So there you go.  If you read through the entire thing, you deserve a big award!  I mainly write these recaps for my own memories later on, although this is one race I probably could use some amnesia on!  :)


  1. Only someone as awesome (and tough) as you could have made it through under those conditions! You deserve your bling!

  2. Wow, what a recap!
    That asthma attack must have been SO scary!

  3. This race was drama from a month before to a week after, but it was the highlight of my YEAR! You are so amazing!! You and Hubster mean absolutely everything to me, and I want to always be on your Ragnar team. This race saved me.

    Warning to all: Ragnar is highly addictive!

  4. Becky I loved reading this and I truly could feel all of your emotions through your writing.
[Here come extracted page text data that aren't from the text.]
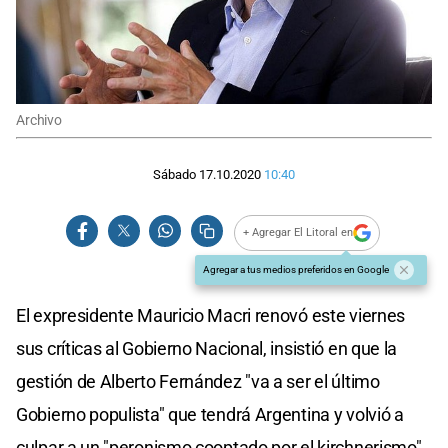
Archivo
Sábado 17.10.2020
10:40
+ Agregar El Litoral en
Agregar a tus medios preferidos en Google
El expresidente Mauricio Macri renovó este viernes
sus críticas al Gobierno Nacional, insistió en que la
gestión de Alberto Fernández "va a ser el último
Gobierno populista" que tendrá Argentina y volvió a
culpar a un "peronismo cooptado por el kirchnerismo"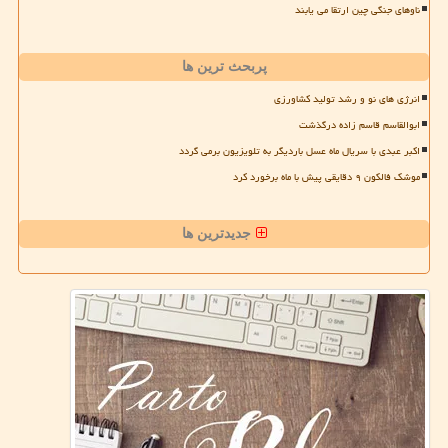
ناوهای جنگی چین ارتقا می یابند
پربحث ترین ها
انرژی های نو و رشد تولید کشاورزی
ابوالقاسم قاسم زاده درگذشت
اکبر عبدی با سریال ماه عسل باردیگر به تلویزیون برمی گردد
موشک فالکون ۹ دقایقی پیش با ماه برخورد کرد
جدیدترین ها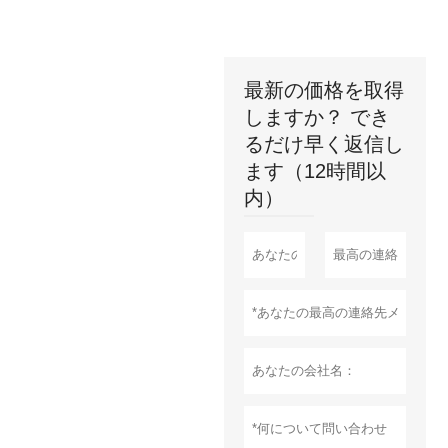
最新の価格を取得
しますか？ でき
るだけ早く返信し
ます（12時間以
内）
I am so so glad that you are okay. I cannot even begin to imagine how scary that must have beenn. I am so so proud of you for pushing yourself so hard and even when times got tough still finiding the good in the experience.

  5. oh my goodness, so scary! You are awesome for continuing to even MOVE during that kind of asthma attack. I'm so glad you are okay!

  6. Your experience sounds SO INCREDIBLY SCARY! I'm glad you decided to share it - because I'm sure there are LOTS of people who have gone through a similar experience! Love you so much, SO GLAD you are okay and SO PROUD of you for doing this race!!! You are amazing!!!

  7. Wow you are freaking amazing!! I would love to do one of these someday...maybe in a year. They look like so much fun.

  8. Wow, I did read the whole thing. I also have ashema and know how you must have felt. This race sounds cool, maybe I will look into one.I live in Colorado, so that one might be it for me. Congrats on your medals. Last thing loved all the pictures.